He self-funded the making of ‘The Vicar of Baghdad’ and has been living almost hand-to-mouth ever since. “Any money that I have made in the last five years has gone back into trying to get out and do more stuff,” he says. “You would like to be able to have a producer come up and go, ‘You can go here, here or here…’ but all the practicalities and logistics have always proved hard.”
 
‘It would make my year to get $5,000 to cover refugee stories’
 
Given the news media’s relationship to an entertainment industry worth multiple billions, it seems a shame that audiences are being denied this frontline journalism, which lacks nothing in terms of compelling human drama. “People are getting hundreds of thousands to do strange animations or porn or games and it would make my year to get $5,000 to cover refugee stories but it just doesn’t happen – people who are financing this just aren’t interested,” says Stephen, a Londoner.
 
He operates through an independent multimedia organisation called Freelance Society, which he co-founded in 2013 with Texas-based Dylan Roberts, who is the chief executive.
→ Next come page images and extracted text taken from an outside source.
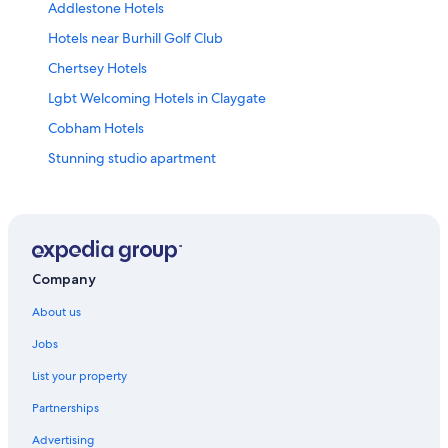
Addlestone Hotels
Hotels near Burhill Golf Club
Chertsey Hotels
Lgbt Welcoming Hotels in Claygate
Cobham Hotels
Stunning studio apartment
Hotels near Hampton Court Palace
Hotels near Heathrow
Hotels near Heathrow Terminals 2 & 3 Underground
Station
Company
Jade Apartments
About us
Leatherhead Hotels
Jobs
2 Bed Oasis Apartment & Garden
List your property
The Mitre
Partnerships
Shepperton Hotels
Advertising
Lgbt Welcoming Hotels in Sunbury on Thames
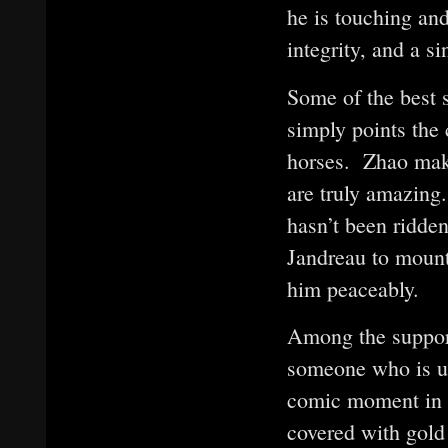
he is touching an
integrity, and a si
Some of the best 
simply points the 
horses. Zhao makes
are truly amazing
hasn’t been ridden
Jandreau to mount
him peaceably.
Among the supporti
someone who is utt
comic moment in w
covered with gold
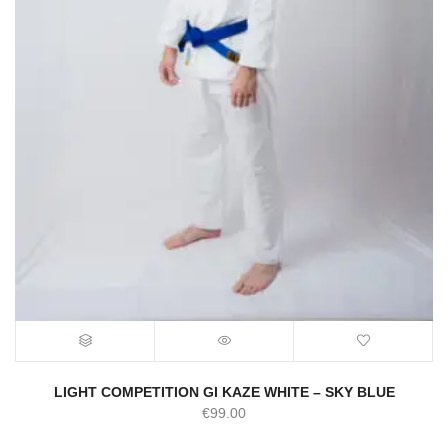
LIGHT COMPETITION GI KAZE WHITE – SKY BLUE
€
99.00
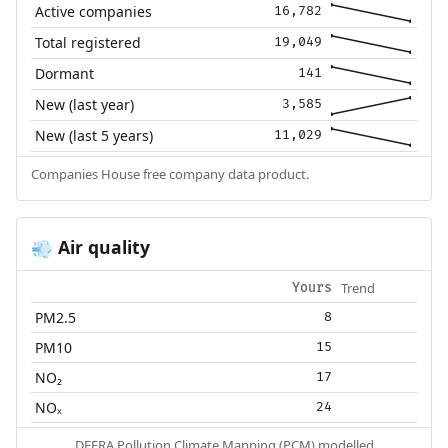
Active companies
16,782
Total registered
19,049
Dormant
141
New (last year)
3,585
New (last 5 years)
11,029
Companies House free company data product.
Air quality
💨
Trend
Yours
PM2.5
8
PM10
15
NO₂
17
NOₓ
24
DEFRA Pollution Climate Mapping (PCM) modelled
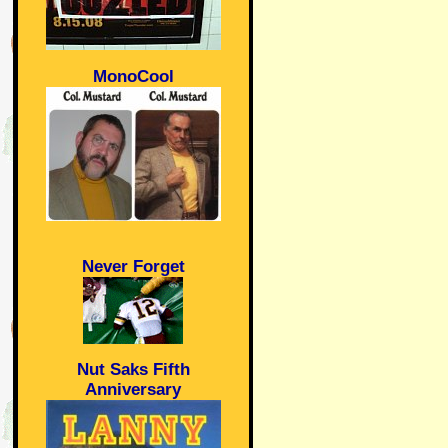
MonoCool
Never Forget
Nut Saks Fifth
Anniversary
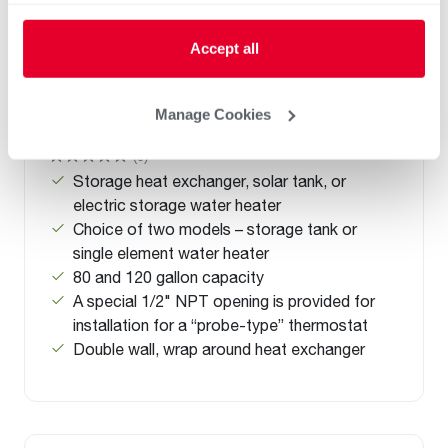
Accept all
Manage Cookies
Solaraide HE
(0)
Storage heat exchanger, solar tank, or
electric storage water heater
Choice of two models – storage tank or
single element water heater
80 and 120 gallon capacity
A special 1/2" NPT opening is provided for
installation for a “probe-type” thermostat
Double wall, wrap around heat exchanger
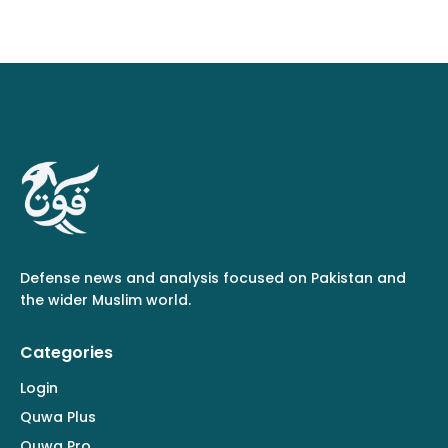
Defense news and analysis focused on Pakistan and
the wider Muslim world.
Categories
Login
Quwa Plus
Quwa Pro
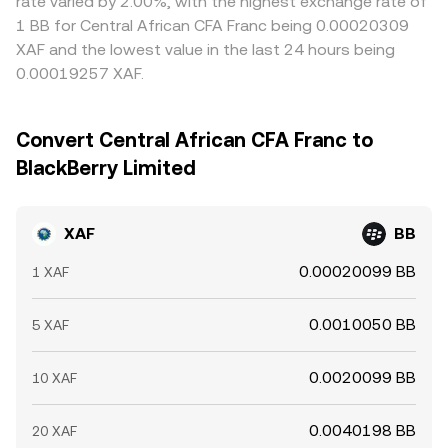
rate varied by 2.00%, with the highest exchange rate of
1 BB for Central African CFA Franc being 0.00020309
XAF and the lowest value in the last 24 hours being
0.00019257 XAF.
Convert Central African CFA Franc to
BlackBerry Limited
XAF
BB
0.00020099 BB
1 XAF
0.0010050 BB
5 XAF
0.0020099 BB
10 XAF
0.0040198 BB
20 XAF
It has a noble mission: “To source, gather, package and deliver stories from the darkest and furthest reaches of the world. Our exploration of the internal and external human condition is overtaken only by our belief that every man, woman and child should have a voice, no matter how hard to reach.”
 
Stephen, it appears, wants to be the guy who makes it through, against all odds, to reach those that think they’ve been forgotten by the world. “I dislike fire-fights and air strikes – that sounds absurd to say out loud, of course you do – but I don’t get a high off adrenaline and I don’t chase it whatsoever. My addiction as it were is finding people who never thought that anyone would come and speak to them about what they are going through and asking them how they are doing.”
 
Freelance Society has embraced 360 filming and a fine example of its work is Roberts’s portrayal of Haitian cities and villages flattened by Hurricane Matthew last October. The film, made for Discovery’s video streaming platform Seeker VR, places the viewer in the midst of the destruction faced by communities still recovering from the effects of the 2010 earthquake. Roberts lives up to Freelance Society’s mission by highlighting the plight of rural people who have not been reached by global aid organisations distributing relief.